Reasons Why Kids Get Expelled From Pre-School

Back in May, The Baltimore Sun printed a story later picked up in the Evansville Courier about a Child Study Center at Yale that says more than three times as many children are expelled from preschool than from kindergarten through twelfth grade.


With the 4th over, and we turn the corner on summer and begin to think about school again, studies like these become interesting as we search for childcare.


Apparently nationwide, children are being expelled from pre-K programs at a rate of one to four students for every ten classes. That means if there are twelve children per preschool class, ten classes together would expel four of those children.


As a reporter for the National Media Service, I was one of the reporters at that press conference. [Interesting that the Courier and Press had to go to Baltimore to get the story when they could have gotten the story from a local reporter.] I listened to what the Yale professors said with my pencil and my heart. As a preschool teacher who occasionally teaches some of these expelled students right here in Evansville , I cringed when I heard: “We know very young children are being expelled, but we don’t know why.”


My knee jerk response to the experts was, "Huh? Why don't you know why?"


“Round up all the usual suspects.”  The blame, as usual, went to a lack of national standards for preschools.

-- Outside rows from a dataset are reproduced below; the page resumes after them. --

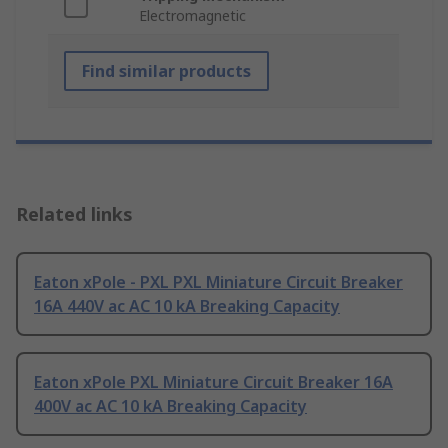
Electromagnetic
Find similar products
Related links
Eaton xPole - PXL PXL Miniature Circuit Breaker
16A 440V ac AC 10 kA Breaking Capacity
Eaton xPole PXL Miniature Circuit Breaker 16A
400V ac AC 10 kA Breaking Capacity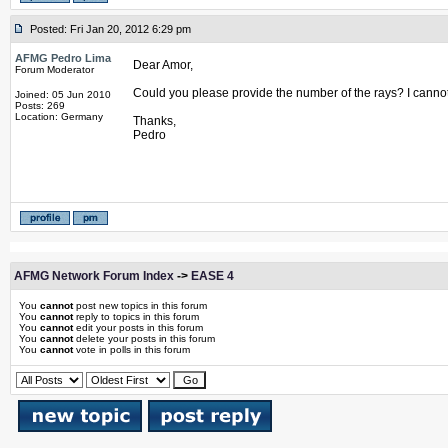
Posted: Fri Jan 20, 2012 6:29 pm
AFMG Pedro Lima
Dear Amor,
Forum Moderator
Could you please provide the number of the rays? I cannot
Joined: 05 Jun 2010
Posts: 269
Location: Germany
Thanks,
Pedro
AFMG Network Forum Index
->
EASE 4
You
cannot
post new topics in this forum
You
cannot
reply to topics in this forum
You
cannot
edit your posts in this forum
You
cannot
delete your posts in this forum
You
cannot
vote in polls in this forum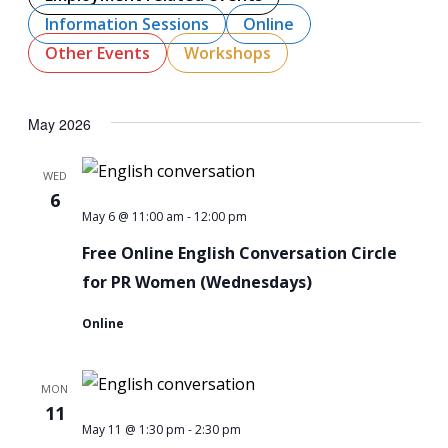
Navigati
Information Sessions
Online
Other Events
Workshops
May 2026
WED
6
-
Free
May 6 @ 11:00 am
12:00 pm
Online
Free Online English Conversation Circle
English
for PR Women (Wednesdays)
Conversation
Online
Circle
for
MON
PR
11
Women
-
Free
May 11 @ 1:30 pm
2:30 pm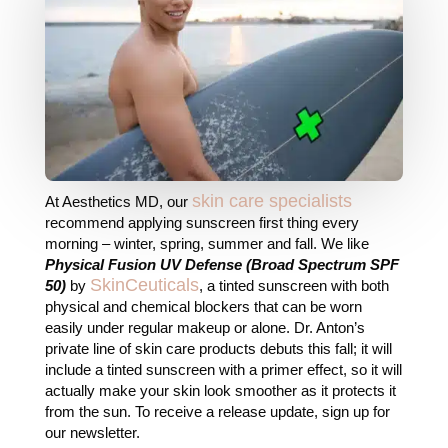
skin care specialists
At Aesthetics MD, our
recommend applying sunscreen first thing every
morning – winter, spring, summer and fall. We like
Physical Fusion UV Defense
(Broad Spectrum SPF
SkinCeuticals
50)
by
, a tinted sunscreen with both
physical and chemical blockers that can be worn
easily under regular makeup or alone. Dr. Anton’s
private line of skin care products debuts this fall; it will
include a tinted sunscreen with a primer effect, so it will
actually make your skin look smoother as it protects it
from the sun. To receive a release update, sign up for
our newsletter.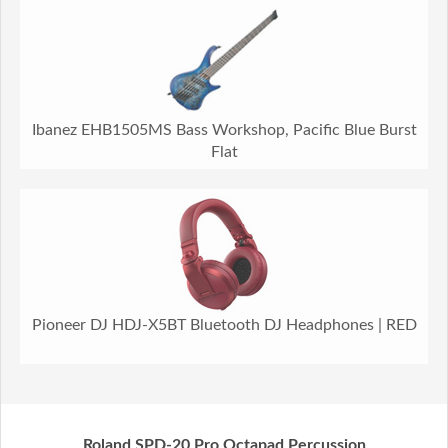
Ibanez EHB1505MS Bass Workshop, Pacific Blue Burst
Flat
Pioneer DJ HDJ-X5BT Bluetooth DJ Headphones | RED
Roland SPD-20 Pro Octapad Percussion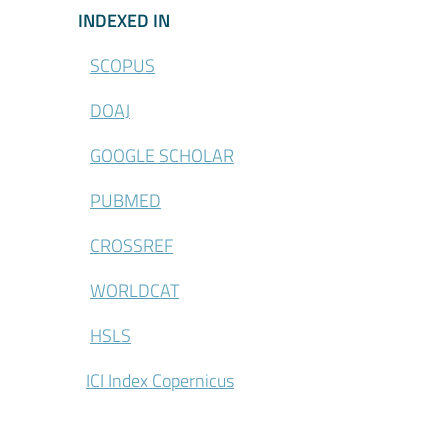
\Indexed-in
INDEXED IN
SCOPUS
DOAJ
GOOGLE SCHOLAR
PUBMED
CROSSREF
WORLDCAT
HSLS
ICI Index Copernicus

If only, they lamented, there were a standardized curriculum for children beginning at say birth and going through high school, we probably wouldn’t have any problems. It would be a package deal right for any child.


That’s ridiculous. In California, children can’t be expelled from preschool because the same standards hold for children pre-K through 12th grade. Their one to four per 120 make their education policies look absolutely heroic. But at the same time, California state administrators can’t find teachers; there’s a desperate shortage. Who wants to work in an environment where children are allowed to assault you and you can’t even use the word “no.” If you know that child who hurts the whole classroom is going to be in your care and you have no authority to stop him, you won’t last long.


Another usual suspect is teacher training or lack of it. Childcare provider pay and preschool teacher pay is at the bottom of the pay scale. Once again few people will stay in a field that pays minimum wage, has no benefits and no job promotion. When you train a preschool teacher, she usually ends up running for her life.


Once a month, I get calls where I work at the Garden School from desperate parents. Their child has been expelled from someplace they were told was just simply wonderful, but somehow wonderland failed, and they want to know if our school will take the child.


More often than not, these children are as desperate as their parents. They have been confined to tiny rooms with as many as thirty undisciplined children who are cared for by an untrained person in the minimum pay bracket who can't say "no." That's what we used to call chaos and is now called undirected play. There, in that classroom, little or no curriculum exists. There are few toys, and no teacher directed activities, because untrained teachers either don't care or don't know what to do.


So what about the children?  More often than not, when an expelled child is given a little mental and physical stimulation, he settles down.  Normally, it doesn’t take more than a first morning to settle down a child who has simply been bored to death in a confined space. Most of the expelled children I’ve seen over the years are exceptionally bright and creative.  


The big question that was not answered in the press conference was why more four year olds are more likely than three year olds to be expelled. No one knew. But the answer is simple. A three year old has not developed a habit of poor behavior. Curbing a three year old is a lot easier than a four year old who has practiced his little crimes again and again.


People can talk about children's plight under the umbrella of sophisticated standardization into childcare and still come up empty handed. The truth of the matter is still hiding in the storage closet with the old hats.


Look at nature; nature gave children to families one at a time. Therefore national standards that dictate curriculums, schemes, or standards for children under the age of reason are an unknowing attempt to regulate what can't be regulated.


Children need small, loving environments that ditto what good homes offer. They need space and time and something called affection.